## Supplied information
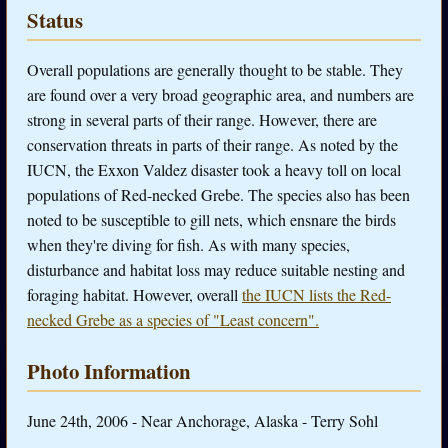
Status
Overall populations are generally thought to be stable. They
are found over a very broad geographic area, and numbers are
strong in several parts of their range. However, there are
conservation threats in parts of their range. As noted by the
IUCN, the Exxon Valdez disaster took a heavy toll on local
populations of Red-necked Grebe. The species also has been
noted to be susceptible to gill nets, which ensnare the birds
when they're diving for fish. As with many species,
disturbance and habitat loss may reduce suitable nesting and
foraging habitat. However, overall
the IUCN lists the Red-
necked Grebe as a species of "Least concern".
Photo Information
June 24th, 2006 - Near Anchorage, Alaska - Terry Sohl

## How to complete this task
Every line of the records above should be reproduced exactly, with no pictures included.

## Result below
Status
Overall populations are generally thought to be stable. They
are found over a very broad geographic area, and numbers are
strong in several parts of their range. However, there are
conservation threats in parts of their range. As noted by the
IUCN, the Exxon Valdez disaster took a heavy toll on local
populations of Red-necked Grebe. The species also has been
noted to be susceptible to gill nets, which ensnare the birds
when they're diving for fish. As with many species,
disturbance and habitat loss may reduce suitable nesting and
foraging habitat. However, overall
the IUCN lists the Red-
necked Grebe as a species of "Least concern".
Photo Information
June 24th, 2006 - Near Anchorage, Alaska - Terry Sohl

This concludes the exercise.